◆ **YOUR INSTRUCTIONS**:
Every line in the data below that has the word "tick" should be returned.

(Document layout analysis data)

•••••

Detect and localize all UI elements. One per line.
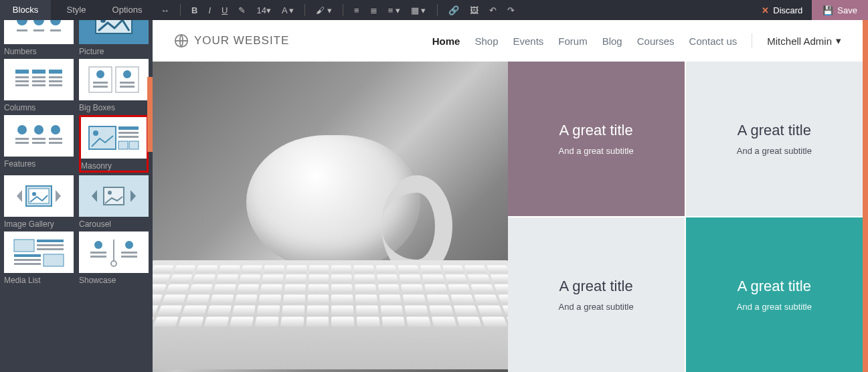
bold-icon[interactable]: B <box>191 5 197 15</box>
tab-options[interactable]: Options <box>102 0 153 20</box>
svg-rect-16 <box>49 70 62 74</box>
svg-point-25 <box>123 70 131 78</box>
website-canvas: YOUR WEBSITE Home Shop Events Forum Blog… <box>153 20 863 372</box>
undo-icon[interactable]: ↶ <box>489 5 497 15</box>
ol-icon[interactable]: ≣ <box>370 5 377 15</box>
svg-rect-8 <box>15 70 29 74</box>
svg-rect-4 <box>33 29 44 31</box>
sidebar-scrollbar[interactable] <box>147 77 153 152</box>
svg-point-47 <box>32 192 36 196</box>
nav-home[interactable]: Home <box>432 35 460 47</box>
block-label: Picture <box>79 47 149 56</box>
block-medialist[interactable]: Media List <box>4 231 74 285</box>
formatting-tools: ↔ B I U ✎ 14 ▾ A ▾ 🖌 ▾ ≡ ≣ ≡ ▾ ▦ ▾ 🔗 🖼 ↶… <box>153 0 515 20</box>
svg-point-0 <box>17 20 27 25</box>
svg-rect-12 <box>32 70 46 74</box>
svg-rect-10 <box>15 80 29 82</box>
tab-blocks[interactable]: Blocks <box>0 0 51 20</box>
block-showcase[interactable]: Showcase <box>79 231 149 285</box>
svg-point-61 <box>94 241 102 249</box>
link-icon[interactable]: 🔗 <box>448 5 459 15</box>
block-carousel[interactable]: Carousel <box>79 175 149 229</box>
brush-icon[interactable]: 🖌 ▾ <box>316 5 332 15</box>
save-button[interactable]: 💾 Save <box>812 0 868 20</box>
block-label: Carousel <box>79 219 149 229</box>
block-picture[interactable]: Picture <box>79 20 149 56</box>
svg-rect-26 <box>120 82 135 84</box>
svg-point-28 <box>17 125 27 134</box>
sidebar-tabs: Blocks Style Options <box>0 0 153 20</box>
svg-rect-62 <box>90 252 106 254</box>
block-numbers[interactable]: Numbers <box>4 20 74 56</box>
svg-rect-59 <box>14 259 41 261</box>
svg-marker-49 <box>92 190 97 202</box>
svg-rect-15 <box>32 84 46 86</box>
block-label: Masonry <box>81 161 147 171</box>
tile-subtitle: And a great subtitle <box>737 146 812 156</box>
translate-icon[interactable]: ↔ <box>161 5 169 15</box>
nav-events[interactable]: Events <box>513 35 543 47</box>
svg-rect-63 <box>90 256 106 258</box>
svg-rect-33 <box>32 138 46 140</box>
svg-rect-58 <box>14 254 41 257</box>
align-icon[interactable]: ≡ ▾ <box>388 5 400 15</box>
svg-rect-34 <box>32 142 46 144</box>
heading-select[interactable]: A ▾ <box>282 5 294 15</box>
block-label: Showcase <box>79 276 149 285</box>
tile-subtitle: And a great subtitle <box>737 302 812 312</box>
block-label: Features <box>4 159 74 169</box>
svg-marker-52 <box>131 190 136 202</box>
nav-courses[interactable]: Courses <box>637 35 675 47</box>
redo-icon[interactable]: ↷ <box>507 5 515 15</box>
svg-rect-32 <box>15 142 29 144</box>
block-masonry[interactable]: Masonry <box>79 115 149 173</box>
ul-icon[interactable]: ≡ <box>354 5 359 15</box>
svg-point-29 <box>34 125 44 134</box>
user-menu[interactable]: Mitchell Admin ▾ <box>767 35 841 47</box>
fontsize-select[interactable]: 14 ▾ <box>256 5 270 15</box>
block-label: Big Boxes <box>79 103 149 112</box>
block-features[interactable]: Features <box>4 115 74 173</box>
block-label: Numbers <box>4 47 74 56</box>
nav-forum[interactable]: Forum <box>558 35 587 47</box>
svg-rect-23 <box>93 86 108 88</box>
nav-blog[interactable]: Blog <box>602 35 622 47</box>
svg-rect-31 <box>15 138 29 140</box>
image-icon[interactable]: 🖼 <box>470 5 479 15</box>
svg-rect-35 <box>49 138 62 140</box>
svg-point-66 <box>125 241 133 249</box>
svg-point-2 <box>50 20 61 25</box>
svg-rect-11 <box>15 84 29 86</box>
svg-rect-9 <box>15 76 29 78</box>
italic-icon[interactable]: I <box>208 5 211 15</box>
block-columns[interactable]: Columns <box>4 59 74 112</box>
svg-rect-60 <box>14 263 41 265</box>
tab-style[interactable]: Style <box>51 0 102 20</box>
svg-rect-19 <box>49 84 62 86</box>
nav-shop[interactable]: Shop <box>474 35 498 47</box>
tile-1[interactable]: A great title And a great subtitle <box>508 62 685 216</box>
globe-icon <box>174 33 189 48</box>
svg-rect-41 <box>118 136 139 138</box>
svg-rect-3 <box>17 29 27 31</box>
tile-2[interactable]: A great title And a great subtitle <box>686 62 863 216</box>
save-label: Save <box>837 5 857 15</box>
block-label: Columns <box>4 103 74 112</box>
tile-4[interactable]: A great title And a great subtitle <box>686 217 863 372</box>
clear-format-icon[interactable]: ✎ <box>238 5 246 15</box>
svg-point-1 <box>33 20 44 25</box>
svg-rect-39 <box>118 126 139 130</box>
blocks-panel: Numbers Picture Columns Big Boxes Featur… <box>0 20 153 372</box>
masonry-image[interactable] <box>153 62 508 372</box>
tile-3[interactable]: A great title And a great subtitle <box>508 217 685 372</box>
discard-button[interactable]: ✕ Discard <box>752 0 812 20</box>
nav-contact[interactable]: Contact us <box>689 35 737 47</box>
svg-rect-54 <box>37 240 64 242</box>
underline-icon[interactable]: U <box>222 5 228 15</box>
table-icon[interactable]: ▦ ▾ <box>411 5 426 15</box>
masonry-snippet[interactable]: A great title And a great subtitle A gre… <box>153 62 863 372</box>
tile-subtitle: And a great subtitle <box>559 146 634 156</box>
block-bigboxes[interactable]: Big Boxes <box>79 59 149 112</box>
block-imagegallery[interactable]: Image Gallery <box>4 175 74 229</box>
site-logo[interactable]: YOUR WEBSITE <box>174 33 289 48</box>
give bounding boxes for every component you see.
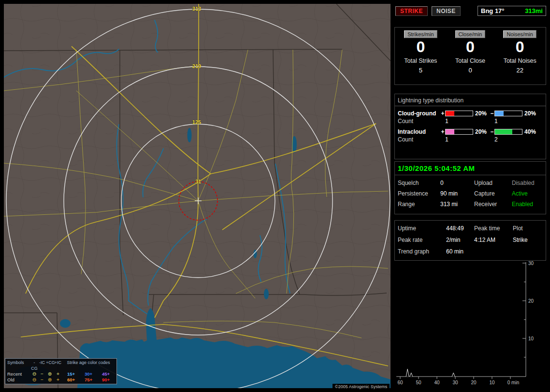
age-15: 15+: [62, 371, 80, 377]
ring-label-125: 125: [192, 119, 201, 125]
bar-fill: [446, 111, 454, 116]
ic-count-row: Count 1 2: [395, 136, 546, 143]
squelch-label: Squelch: [398, 180, 440, 186]
persistence-label: Persistence: [398, 190, 440, 197]
intracloud-row: Intracloud + 20% − 40%: [395, 128, 546, 135]
ic-negative-count: 2: [490, 136, 539, 143]
radar-map: 313 219 125 31: [4, 4, 391, 388]
map-display[interactable]: 313 219 125 31 Symbols -CG -IC +CG +IC S…: [4, 4, 391, 388]
lightning-distribution-panel: Lightning type distribution Cloud-ground…: [394, 94, 546, 159]
cg-positive-percent: 20%: [473, 110, 490, 117]
neg-ic-symbol: −: [38, 371, 46, 377]
ic-negative-percent: 40%: [522, 128, 539, 135]
upload-label: Upload: [474, 180, 512, 186]
plus-sign: +: [440, 128, 445, 135]
cg-negative-count: 1: [490, 118, 539, 125]
legend-symbols-header: Symbols: [7, 360, 30, 371]
y-tick-30: 30: [528, 261, 534, 266]
neg-cg-symbol: ⊖: [30, 377, 38, 383]
noises-per-min-value: 0: [516, 39, 524, 56]
cloud-ground-row: Cloud-ground + 20% − 20%: [395, 110, 546, 117]
legend-col-neg-cg: -CG: [30, 360, 38, 371]
cg-negative-bar: [494, 111, 522, 116]
legend-row-recent-label: Recent: [7, 371, 30, 377]
noises-per-min-button[interactable]: Noises/min: [503, 30, 536, 38]
trend-axis-labels: 30 20 10 60 50 40 30 20 10 0 min: [397, 261, 534, 385]
neg-cg-symbol: ⊖: [30, 371, 38, 377]
close-per-min-button[interactable]: Close/min: [455, 30, 486, 38]
capture-status: Active: [512, 190, 546, 197]
plot-label: Plot: [513, 225, 546, 232]
range-value: 313mi: [525, 7, 543, 14]
uptime-value: 448:49: [446, 225, 474, 232]
noises-column: Noises/min 0 Total Noises 22: [495, 30, 545, 82]
plot-value: Strike: [513, 237, 546, 243]
peak-time-label: Peak time: [474, 225, 513, 232]
age-75: 75+: [80, 377, 97, 383]
distribution-title: Lightning type distribution: [395, 94, 546, 106]
trend-graph-label: Trend graph: [398, 248, 446, 255]
legend-age-header: Strike age color codes: [62, 360, 115, 371]
strikes-column: Strikes/min 0 Total Strikes 5: [396, 30, 446, 82]
x-tick-40: 40: [434, 380, 440, 385]
status-panel: Uptime 448:49 Peak time Plot Peak rate 2…: [394, 220, 546, 261]
bearing-value: Bng 17°: [481, 7, 505, 14]
squelch-value: 0: [440, 180, 474, 186]
map-legend: Symbols -CG -IC +CG +IC Strike age color…: [5, 358, 117, 384]
age-90: 90+: [97, 377, 115, 383]
receiver-label: Receiver: [474, 201, 512, 208]
x-tick-10: 10: [489, 380, 495, 385]
total-strikes-value: 5: [419, 67, 422, 74]
close-column: Close/min 0 Total Close 0: [446, 30, 495, 82]
peak-time-value: 4:12 AM: [474, 237, 513, 243]
ring-label-219: 219: [192, 63, 201, 69]
trend-axes: [396, 262, 526, 379]
trend-graph: 30 20 10 60 50 40 30 20 10 0 min: [394, 261, 547, 388]
minus-sign: −: [490, 110, 494, 117]
top-status-bar: STRIKE NOISE Bng 17° 313mi: [394, 6, 546, 16]
receiver-status: Enabled: [512, 201, 546, 208]
noise-indicator-button[interactable]: NOISE: [432, 6, 461, 16]
divider: [395, 106, 546, 106]
cg-count-row: Count 1 1: [395, 118, 546, 125]
close-per-min-value: 0: [466, 39, 475, 56]
ring-label-313: 313: [192, 6, 201, 12]
rate-counters-panel: Strikes/min 0 Total Strikes 5 Close/min …: [394, 27, 546, 85]
strikes-per-min-button[interactable]: Strikes/min: [404, 30, 437, 38]
status-grid: Uptime 448:49 Peak time Plot Peak rate 2…: [395, 221, 546, 255]
ic-positive-percent: 20%: [473, 128, 490, 135]
strike-indicator-button[interactable]: STRIKE: [395, 6, 428, 16]
plus-sign: +: [440, 110, 445, 117]
trend-spikes: [406, 369, 455, 377]
y-tick-10: 10: [528, 336, 534, 341]
range-label: Range: [398, 201, 440, 208]
intracloud-label: Intracloud: [398, 128, 440, 135]
age-30: 30+: [80, 371, 97, 377]
pos-cg-symbol: ⊕: [46, 371, 54, 377]
trend-graph-value: 60 min: [446, 248, 474, 255]
peak-rate-label: Peak rate: [398, 237, 446, 243]
total-noises-label: Total Noises: [504, 57, 536, 64]
bar-fill: [495, 129, 512, 134]
peak-rate-value: 2/min: [446, 237, 474, 243]
side-panel: STRIKE NOISE Bng 17° 313mi Strikes/min 0…: [394, 0, 547, 392]
ring-label-31: 31: [195, 179, 201, 184]
datetime-display: 1/30/2026 5:04:52 AM: [395, 162, 546, 175]
cloud-ground-label: Cloud-ground: [398, 110, 440, 117]
bearing-range-display: Bng 17° 313mi: [478, 6, 546, 16]
legend-col-neg-ic: -IC: [38, 360, 46, 371]
capture-label: Capture: [474, 190, 512, 197]
ic-negative-bar: [494, 129, 522, 135]
cg-positive-bar: [445, 111, 473, 116]
y-tick-20: 20: [528, 298, 534, 304]
age-45: 45+: [97, 371, 115, 377]
settings-grid: Squelch 0 Upload Disabled Persistence 90…: [395, 175, 546, 210]
ic-positive-count: 1: [440, 136, 490, 143]
x-tick-60: 60: [397, 380, 403, 385]
upload-status: Disabled: [512, 180, 546, 186]
legend-col-pos-cg: +CG: [46, 360, 54, 371]
persistence-value: 90 min: [440, 190, 474, 197]
pos-ic-symbol: +: [54, 371, 62, 377]
bar-fill: [446, 129, 454, 134]
clock-settings-panel: 1/30/2026 5:04:52 AM Squelch 0 Upload Di…: [394, 161, 546, 214]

•••••

◆ **REPLY TO THE EXERCISE**:
y-tick-30: 30: [528, 261, 534, 266]
x-tick-40: 40: [434, 380, 440, 385]
x-tick-10: 10: [489, 380, 495, 385]
y-tick-10: 10: [528, 336, 534, 341]
y-tick-20: 20: [528, 298, 534, 304]
x-tick-60: 60: [397, 380, 403, 385]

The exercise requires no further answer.